Evidence: ResolvePoolConfig performs a struct copy and applies only non-nil/non-zero overrides. resolveConfigForRole is called in the instance construction loop in NewClusterSimulator, before any simulation state is created.

Statement: When --pd-transfer-contention is enabled, the effective bandwidth available to each concurrent KV transfer is total_bandwidth / active_transfers, where active_transfers is the count of transfers in flight at the moment the new transfer starts (inclusive of the new transfer). With a single transfer in flight, the full bandwidth is used (active_transfers == 1, divisor == 1).
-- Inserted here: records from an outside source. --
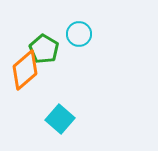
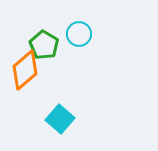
green pentagon: moved 4 px up
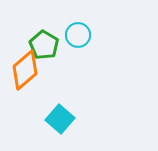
cyan circle: moved 1 px left, 1 px down
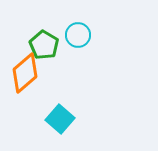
orange diamond: moved 3 px down
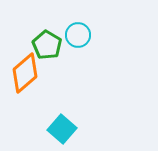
green pentagon: moved 3 px right
cyan square: moved 2 px right, 10 px down
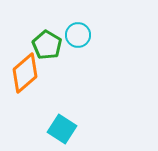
cyan square: rotated 8 degrees counterclockwise
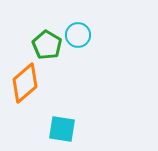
orange diamond: moved 10 px down
cyan square: rotated 24 degrees counterclockwise
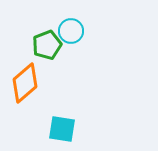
cyan circle: moved 7 px left, 4 px up
green pentagon: rotated 20 degrees clockwise
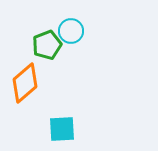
cyan square: rotated 12 degrees counterclockwise
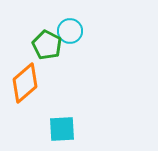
cyan circle: moved 1 px left
green pentagon: rotated 24 degrees counterclockwise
This invariant gates the transfer duration formula in KVTransferStartedEvent.Execute().

Verification: sim/cluster/transfer_contention_test.go: - TestTransferContention_INVP22_EffectiveBandwidthFormula — golden test for the N=1 duration (9 µs with 10 blocks at 10 GB/s) - TestTransferContention_INVP22_N2FormulaExact — golden test for the N=2 duration (17 µs with same payload at 5 GB/s effective) - TestTransferContention_INVP22_DivisorLaw — invariant test: duration(N) / duration(1) ≈ N for N ∈ {1,2,3,4,5,8,10} with monotonicity - TestTransferContention_INVP22_FairShareBandwidth — end-to-end: concurrent transfers record peak >= 1 when multiple requests arrive simultaneously

Evidence: PR9 (sim/cluster/pd_events.go, KVTransferStartedEvent.Execute()). Gated behind PDTransferContention flag (off by default for backward compatibility). The activeTransfers counter is incremented before the divisor is applied, ensuring the new transfer receives a fair share of the bandwidth with every other transfer currently in flight.